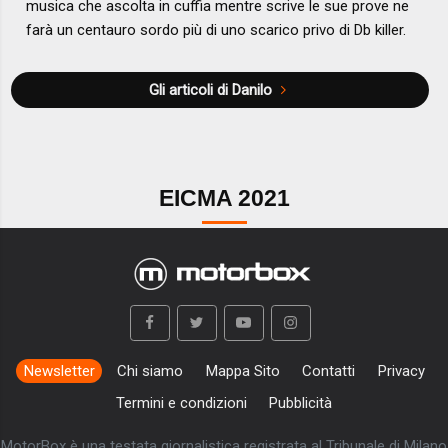
musica che ascolta in cuffia mentre scrive le sue prove ne
farà un centauro sordo più di uno scarico privo di Db killer.
Gli articoli di Danilo
EICMA 2021
Newsletter
Chi siamo
Mappa Sito
Contatti
Privacy
Termini e condizioni
Pubblicità
MotorBox è una testata giornalistica registrata al Tribunale di Milano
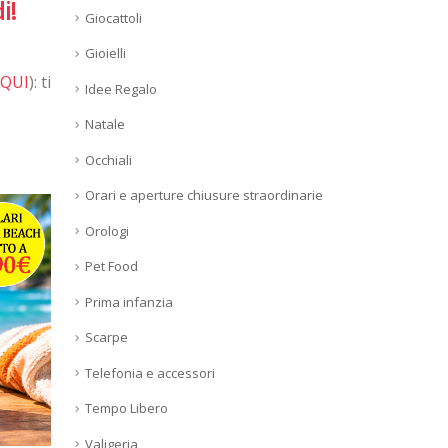
i!
Giocattoli
Gioielli
 QUI
): ti
Idee Regalo
Natale
Occhiali
Orari e aperture chiusure straordinarie
Orologi
Pet Food
Prima infanzia
Scarpe
Telefonia e accessori
Tempo Libero
Valigeria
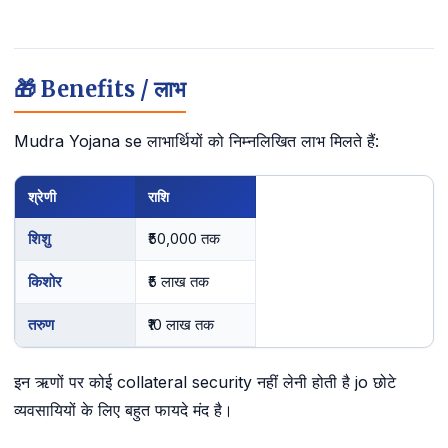
🎁 Benefits / लाभ
Mudra Yojana se लाभार्थियों को निम्नलिखित लाभ मिलते हैं:
श्रेणी
राशि
शिशु
₹50,000 तक
किशोर
₹5 लाख तक
तरुण
₹10 लाख तक
इन ऋणों पर कोई collateral security नहीं लेनी होती है jo छोटे
व्यवसायियों के लिए बहुत फायदे मंद है।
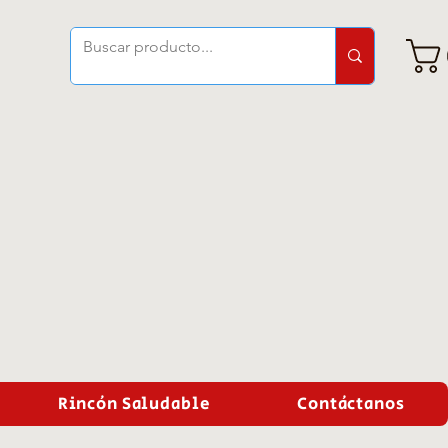
Rincón Saludable
Contáctanos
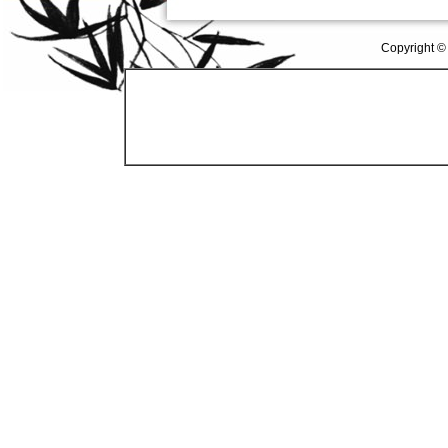
Copyright ©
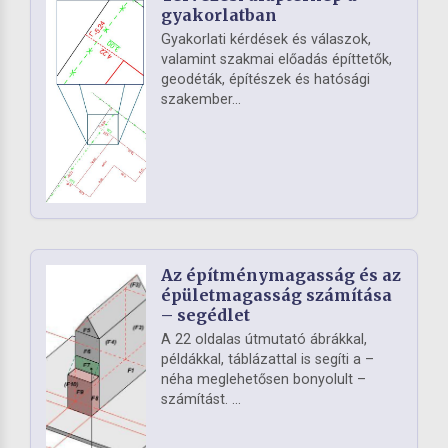
gyakorlatban
Gyakorlati kérdések és válaszok,
valamint szakmai előadás építtetők,
geodéták, építészek és hatósági
szakember...
Az építménymagasság és az
épületmagasság számítása
– segédlet
A 22 oldalas útmutató ábrákkal,
példákkal, táblázattal is segíti a –
néha meglehetősen bonyolult –
számítást. ...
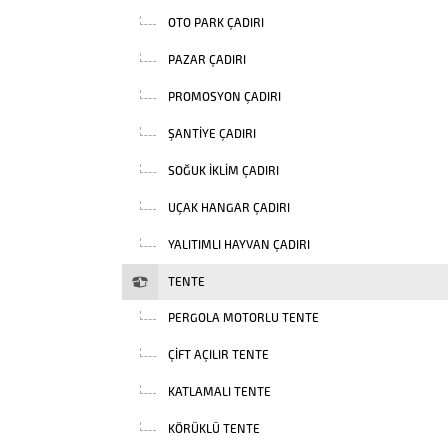
OTO PARK ÇADIRI
PAZAR ÇADIRI
PROMOSYON ÇADIRI
ŞANTIYE ÇADIRI
SOĞUK İKLIM ÇADIRI
UÇAK HANGAR ÇADIRI
YALITIMLI HAYVAN ÇADIRI
TENTE
PERGOLA MOTORLU TENTE
ÇIFT AÇILIR TENTE
KATLAMALI TENTE
KÖRÜKLÜ TENTE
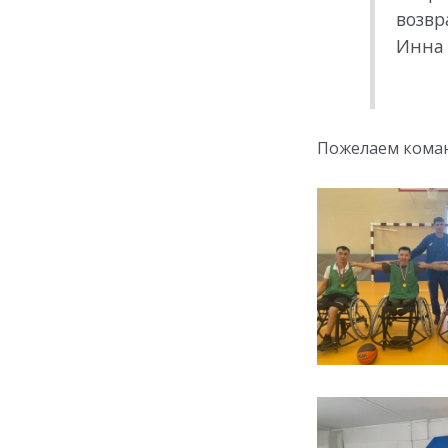
возвр
Инна 
Пожелаем команд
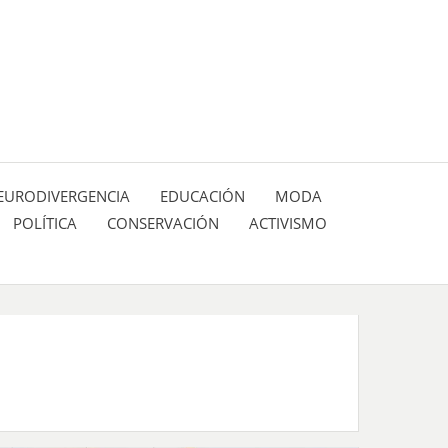
 pasión de figuras y personajes inlfuyentes en el
SIÓN DE:
EURODIVERGENCIA
EDUCACIÓN
MODA
POLÍTICA
CONSERVACIÓN
ACTIVISMO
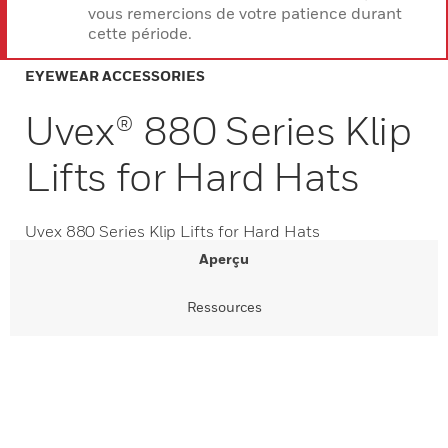
vous remercions de votre patience durant
cette période.
EYEWEAR ACCESSORIES
Uvex® 880 Series Klip
Lifts for Hard Hats
Uvex 880 Series Klip Lifts for Hard Hats
Aperçu
Ressources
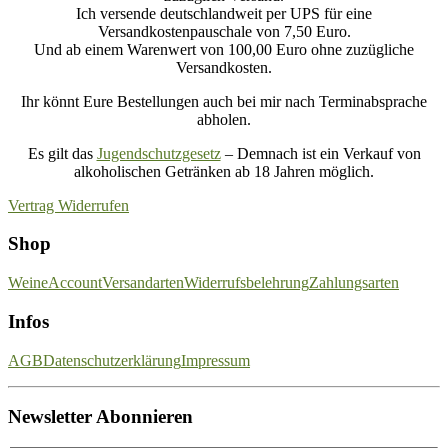
Ich versende deutschlandweit per UPS für eine
Versandkostenpauschale von 7,50 Euro.
Und ab einem Warenwert von 100,00 Euro ohne zuzügliche
Versandkosten.
Ihr könnt Eure Bestellungen auch bei mir nach Terminabsprache
abholen.
Es gilt das
Jugendschutzgesetz
– Demnach ist ein Verkauf von
alkoholischen Getränken ab 18 Jahren möglich.
Vertrag Widerrufen
Shop
Weine
Account
Versandarten
Widerrufsbelehrung
Zahlungsarten
Infos
AGB
Datenschutzerklärung
Impressum
Newsletter Abonnieren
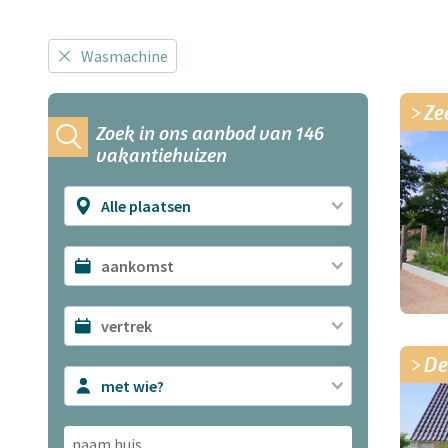
Wasmachine
Ze
Zoek in ons aanbod van 146
vakantiehuizen
Alle plaatsen
De
met wie?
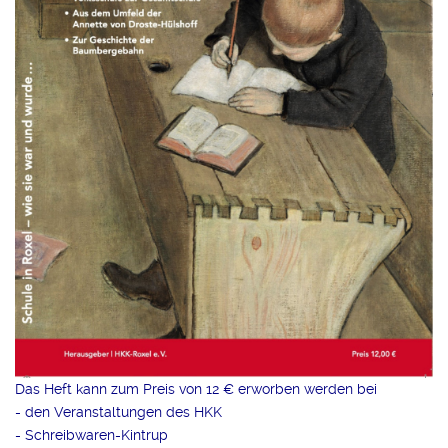
Das Heft kann zum Preis von 12 € erworben werden bei
- den Veranstaltungen des HKK
- Schreibwaren-Kintrup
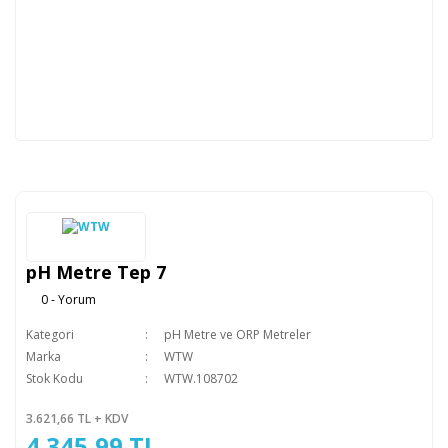
pH Metre Tep 7
0 - Yorum
Kategori
pH Metre ve ORP Metreler
Marka
WTW
Stok Kodu
WTW.108702
3.621,66 TL + KDV
4.345,99 TL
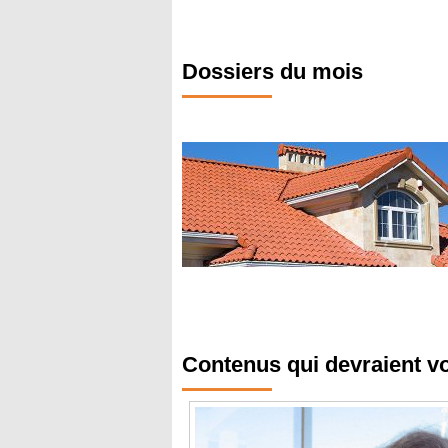
Dossiers du mois
Contenus qui devraient v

###

Your answer must be everything above from the line with "ein Verkauf von" down to the line with "Zoek in ons aanbod van 146", word for word, and no pictures.

__ANSWER BOX__:
– Demnach ist ein Verkauf von
alkoholischen Getränken ab 18 Jahren möglich.
Vertrag Widerrufen
Shop
Weine
Account
Versandarten
Widerrufsbelehrung
Zahlungsarten
Infos
AGB
Datenschutzerklärung
Impressum
Newsletter Abonnieren
Wasmachine
Ze
Zoek in ons aanbod van 146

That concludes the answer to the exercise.